If he was aware of these events, the pope made no public mention of them.
Travelling in a modest white Renault, surrounded by slick Mercedes and Toyota Land Cruiser Prados conveying representatives of the Armenian Apostolic Church and government, the pontiff impressed many Armenians with his common touch.
Unlike senior representatives of the government and Church, Francis spontaneously hugged children – a heart-tugging move in this family-obsessed society.
“The pope brought completely different values that are in huge contrast with the Armenian reality,” commented Styopa Safarian, founder of the Armenian Institute of International and Security Affairs.
Overall, the pope’s circumspect behavior posed a challenge to Armenia’s self-indulgent government, agreed political scientist Ruben Mehrabian from Yerevan’s Center for Political and International Studies
“The Pope came as an angel, bringing love, belief and human warmth, and a simple attitude,” gushed one of the attendees at the June 25 ecumenical service in Yerevan’s central Republic Square. “This visit showed how much our nation needs love, honesty and a spiritual leader like this.”
Many in Yerevan are still chatting about the pontiff’s down-to-earth behavior. If that continues, reasoned Safarian, a social movement for “human-centric politics” could be born.

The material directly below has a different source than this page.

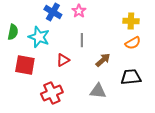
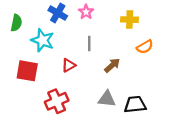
yellow cross: (131, 21) -> (130, 20), moved
green semicircle: (13, 32) -> (16, 23), moved
black trapezoid: (131, 77) -> (135, 105), moved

But the pope’s “holy” influence is seen to stretch beyond Armenian politics, to the 28-year-long conflict with neighboring Azerbaijan over breakaway Nagorno-Karabakh.
Many Armenians seized on the Vatican’s description of the trip as a visit to “the first Christian nation” as a sign that Francis understands Armenia’s desire for peace. The pope’s description of Ottoman Turkey’s 1915 slaughter of ethnic Armenians as genocide – a definition repeated on June 24 – reinforced that perception.
‘[A] special status was given by the Vatican to Armenia and also a message that it is Armenia in our region that the Vatican sees as the bearer of its values” of peace and reconciliation, asserted Mehrabian.
Along with Armenian Apostolic Church Catholicos Karekin II, Pope Francis released doves toward Turkey, and signed a declaration attesting that their Christian faith means they must seek “peace and reconciliation” in the Armenian-Azerbaijani conflict.
Political analyst Stepan Danielian, director of the Cooperation for Democracy non-governmental organization, believes that such actions were designed to be picked up by the scores of international journalists who covered the pope’s Armenia visit.
“Releasing doves in the direction of Turkey was not a random choice,” he said. “The Karabakh issue, words about the genocide were not random, either. All this presented Armenia abroad from a different angle.”
The Catholic Church has “a huge influence on geopolitical developments,” agreed Safarian. Catholic countries now recognizing the Armenian genocide is just a matter of time, he added.
So far, however, the pope’s words have only sparked anger from Turkey, which denounced the 79-year-old pontiff for a “mentality of the Crusades.”
This fall, the pope will also visit Turkey’s close ally, Azerbaijan, a predominantly Shi’ite Muslim nation, and majority Orthodox Christian Georgia.
During an in-flight press conference on June 26, the pope told reporters that “I will speak to the Azerbaijanis of the truth of what I have seen, of what I have felt and I will also encourage them,” according to a transcript published by Catholic news services.
Faltering on the details, he said that he would speak from the heart, “but always positively trying to find solutions that are viable, that move ahead.”
Marianna Grigoryan is a freelance reporter based in Armenia and editor of MediaLab.am.